A large-scale distributed table

Paul Krzyzanowski

April 24, 2020

Goal: How can we build an ultra-high performance, low-latency storage service for large-scale structured and semi-structured data?


Traditional relational databases present a view of multiple tables, each containing rows and named columns. Queries, mostly performed in SQL (Structured Query Language) allow one to extract specific columns from a row where certain conditions are met (e.g., a column has a specific value). Moreover, one can perform queries across multiple tables (this is the “relational” part of a relational database). For example, a table of students may include a student’s name, ID number, and contact information. A table of grades may include a student’s ID number, course number, and grade. We can construct a query that extracts a grades by name by searching for the ID number in the student table and then matching that ID number in the grade table.

With traditional databases, we expect ACID guarantees: that transactions will be atomic, consistent, isolated, and durable. As we saw when we studied distributed transactions, it is not possible to guarantee consistency while providing high availability and network partition tolerance. We often choose to give up consistency in order to ensure high availability and partition tolerance. This makes ACID databases unattractive for highly distributed environments and led to the emergence of alternate data stores that are targeted to high availability and high performance.
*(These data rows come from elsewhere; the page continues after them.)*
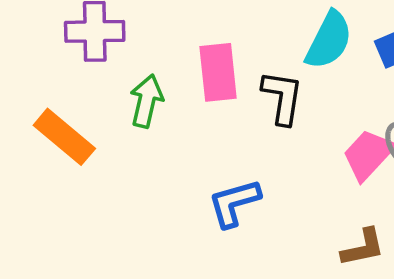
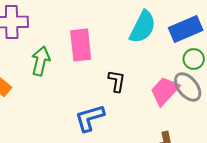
black L-shape: (282, 97) -> (117, 81), moved, size x0.7

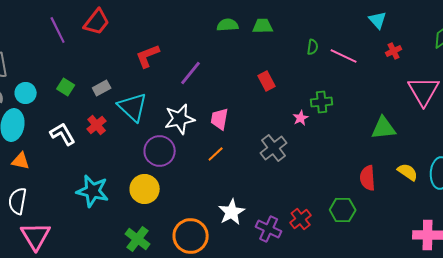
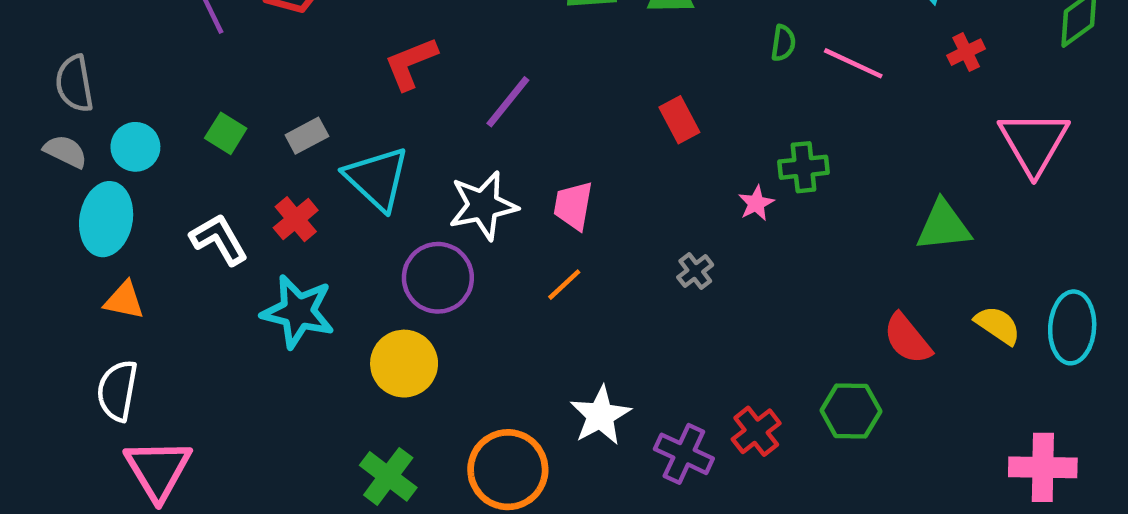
gray cross: (274, 148) -> (695, 271), size x0.6
red semicircle: (368, 178) -> (907, 339), turned -35
cyan star: (93, 191) -> (298, 312), moved

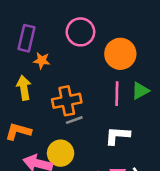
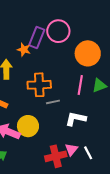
purple rectangle: (27, 38) -> (37, 37), moved
gray line: (74, 120) -> (53, 102), moved

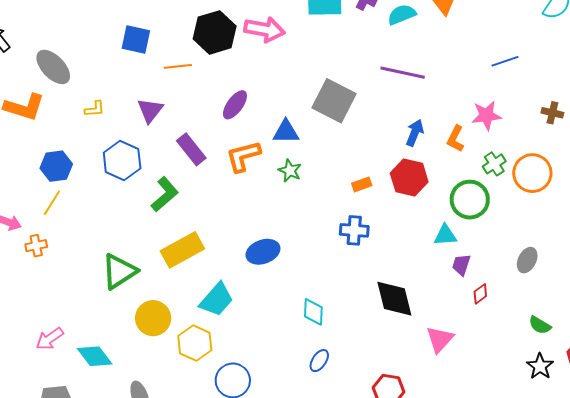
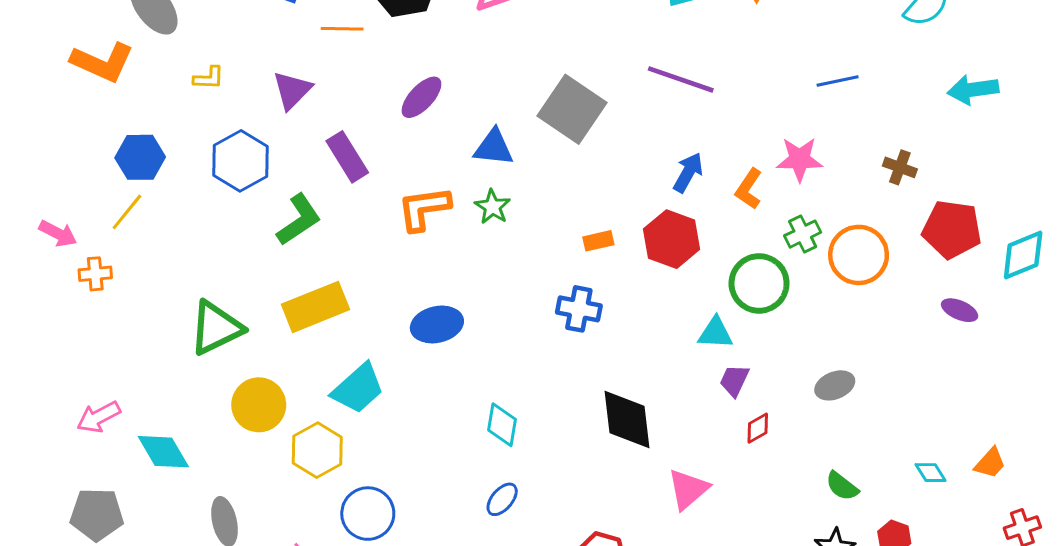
orange L-shape: (243, 156) -> (424, 209), moved
gray ellipse: (527, 260) -> (835, 385), turned 35

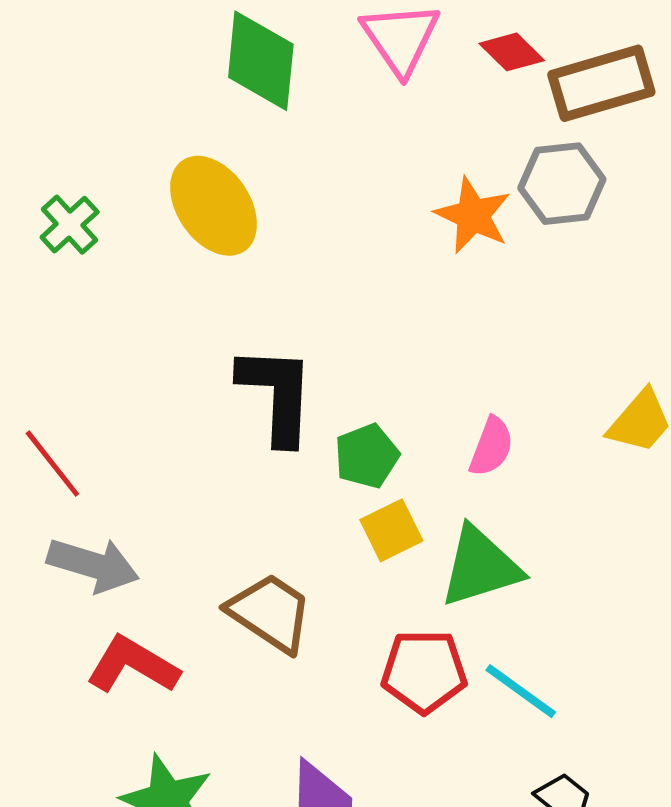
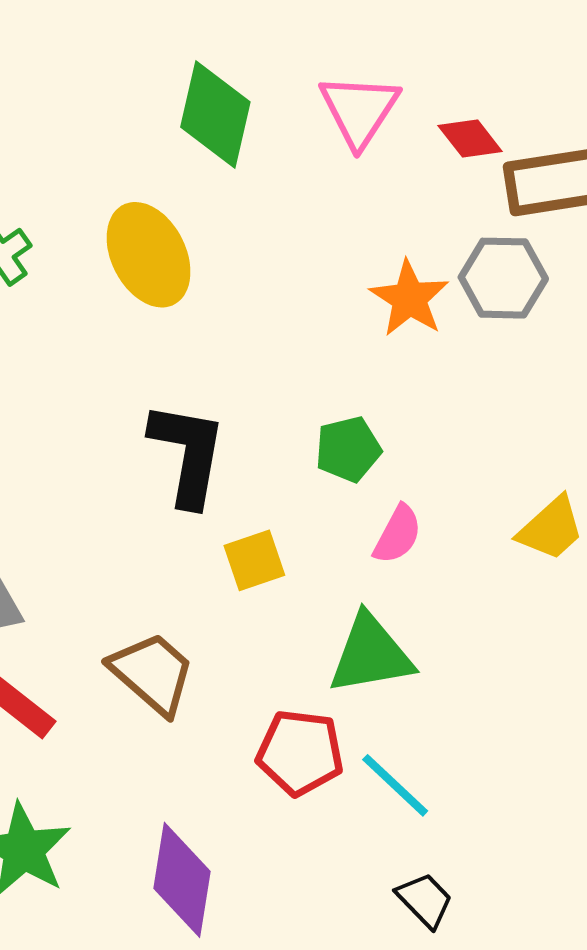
green pentagon: (367, 456) -> (348, 449), moved
yellow square: (391, 530) -> (254, 560), moved

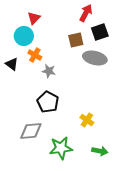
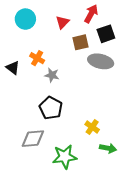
red triangle: (34, 18) -> (62, 22), moved
cyan circle: (24, 36) -> (25, 19), moved
green arrow: (100, 151) -> (108, 148), moved

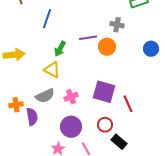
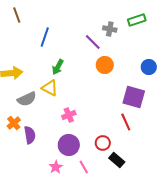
gray cross: (117, 25) -> (110, 29), moved
purple line: (88, 38) -> (93, 42), moved, turned 54
purple square: (104, 92) -> (134, 97), moved
gray semicircle: (45, 96) -> (27, 99), moved
orange cross: (16, 105) -> (14, 123), turned -32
Finally, most databases often do not do well with tables containing huge amounts of columns or fields that contain huge amounts of data. Adding additional fields to a column (changing the schema of the database) can be a time-consuming task.

Here, we will look at the structure and capabilities of Bigtable. It is not a relational database; it is just a table but it is designed to work on a huge scale.


Bigtable is a distributed storage system that is structured as a large table: one that may be petabytes in size and distributed among tens of thousands of machines. It is designed for storing items such as billions of URLs, with many versions per page; over 100 TB of satellite image data; hundreds of millions of users; and performing thousands of queries a second.

Bigtable was developed at Google in has been in use since 2005 in dozens of Google services. An open source version, HBase, was created by the Apache project on top of the Hadoop core. Apache Cassandra, first developed at Facebook to power their search engine, is similar to Bigtable with a tunable consistency model and no master (central server).

Bigtable is designed with semi-structured data storage in mind. It is a large map that is indexed by a row key, column key, and a timestamp. Each value within the map is an array of bytes that is interpreted by the application. Every read or write of data to a row is atomic, regardless of how many diferent columns are read or written within that row.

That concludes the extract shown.